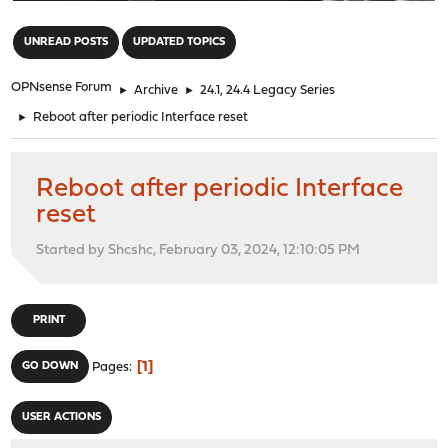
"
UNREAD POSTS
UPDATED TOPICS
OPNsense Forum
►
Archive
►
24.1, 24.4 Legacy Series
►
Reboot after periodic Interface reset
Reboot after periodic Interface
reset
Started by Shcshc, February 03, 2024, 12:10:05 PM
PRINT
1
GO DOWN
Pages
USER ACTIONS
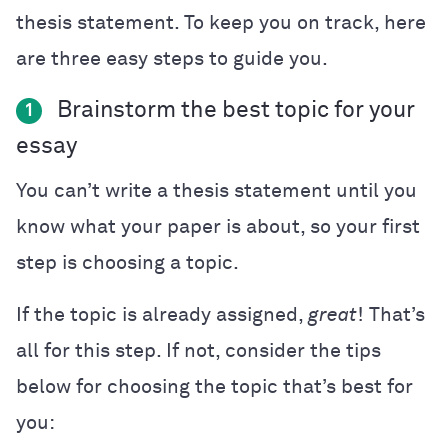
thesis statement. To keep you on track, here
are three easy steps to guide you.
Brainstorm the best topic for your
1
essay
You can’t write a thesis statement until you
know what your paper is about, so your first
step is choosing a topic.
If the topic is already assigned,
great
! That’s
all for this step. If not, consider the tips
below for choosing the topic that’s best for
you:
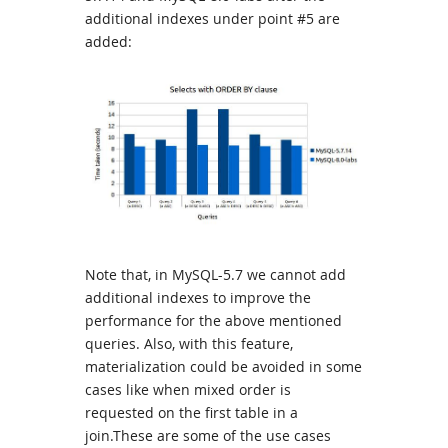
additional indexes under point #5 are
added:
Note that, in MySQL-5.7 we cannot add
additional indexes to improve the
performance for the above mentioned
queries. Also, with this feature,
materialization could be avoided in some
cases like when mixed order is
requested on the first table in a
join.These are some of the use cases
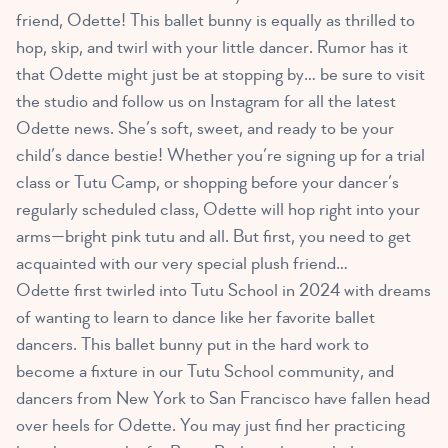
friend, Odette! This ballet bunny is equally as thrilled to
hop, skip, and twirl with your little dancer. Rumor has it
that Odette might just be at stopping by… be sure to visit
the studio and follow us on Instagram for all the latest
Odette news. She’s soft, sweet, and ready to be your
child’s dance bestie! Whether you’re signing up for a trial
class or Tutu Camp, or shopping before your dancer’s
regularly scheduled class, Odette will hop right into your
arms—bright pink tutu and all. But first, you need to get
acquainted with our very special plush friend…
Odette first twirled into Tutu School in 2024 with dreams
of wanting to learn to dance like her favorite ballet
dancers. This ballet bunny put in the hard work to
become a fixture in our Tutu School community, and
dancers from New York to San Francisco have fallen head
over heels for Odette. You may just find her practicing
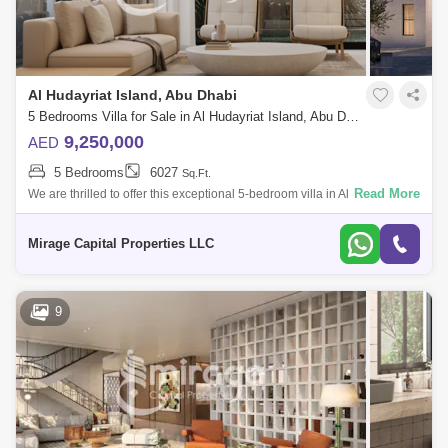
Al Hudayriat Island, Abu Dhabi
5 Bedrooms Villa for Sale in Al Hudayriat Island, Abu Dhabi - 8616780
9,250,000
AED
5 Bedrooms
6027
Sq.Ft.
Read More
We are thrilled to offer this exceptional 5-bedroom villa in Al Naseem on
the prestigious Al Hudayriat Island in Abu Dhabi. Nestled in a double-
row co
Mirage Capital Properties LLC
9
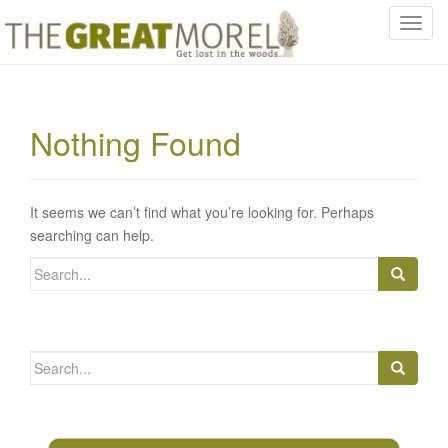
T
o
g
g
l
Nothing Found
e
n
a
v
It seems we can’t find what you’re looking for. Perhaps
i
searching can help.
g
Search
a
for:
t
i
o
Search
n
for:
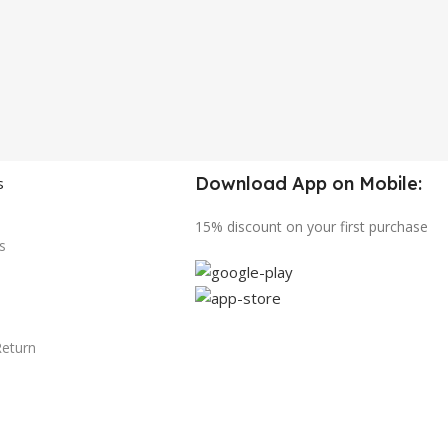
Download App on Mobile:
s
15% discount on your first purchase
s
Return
------------------------------------------------
(TASK PROMPT):
Omit every picture, and please return the entries exactly from the first line through the line with "are three easy steps to guide you.", both included.

(REPLY TO THE TASK):
"
UNREAD POSTS
UPDATED TOPICS
OPNsense Forum
►
Archive
►
24.1, 24.4 Legacy Series
►
Reboot after periodic Interface reset
Reboot after periodic Interface
reset
Started by Shcshc, February 03, 2024, 12:10:05 PM
PRINT
1
GO DOWN
Pages
USER ACTIONS
thesis statement. To keep you on track, here
are three easy steps to guide you.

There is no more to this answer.